DATA EXTRACTS:

◇ ◇ ◇ ◇ ◇ ◇ ◇

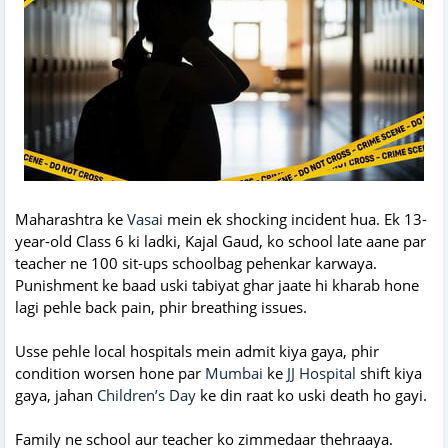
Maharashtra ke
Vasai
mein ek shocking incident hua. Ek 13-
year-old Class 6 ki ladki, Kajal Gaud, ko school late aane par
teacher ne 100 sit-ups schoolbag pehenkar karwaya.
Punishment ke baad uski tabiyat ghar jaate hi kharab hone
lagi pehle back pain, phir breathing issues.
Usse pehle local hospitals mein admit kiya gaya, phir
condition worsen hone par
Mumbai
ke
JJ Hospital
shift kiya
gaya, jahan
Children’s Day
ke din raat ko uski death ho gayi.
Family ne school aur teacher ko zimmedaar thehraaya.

◇ ◇ ◇ ◇ ◇ ◇ ◇

All the lines above are to be given again exactly as they read, with the pictures removed.

ANSWER TO THIS PROBLEM:
Maharashtra ke
Vasai
mein ek shocking incident hua. Ek 13-
year-old Class 6 ki ladki, Kajal Gaud, ko school late aane par
teacher ne 100 sit-ups schoolbag pehenkar karwaya.
Punishment ke baad uski tabiyat ghar jaate hi kharab hone
lagi pehle back pain, phir breathing issues.
Usse pehle local hospitals mein admit kiya gaya, phir
condition worsen hone par
Mumbai
ke
JJ Hospital
shift kiya
gaya, jahan
Children’s Day
ke din raat ko uski death ho gayi.
Family ne school aur teacher ko zimmedaar thehraaya.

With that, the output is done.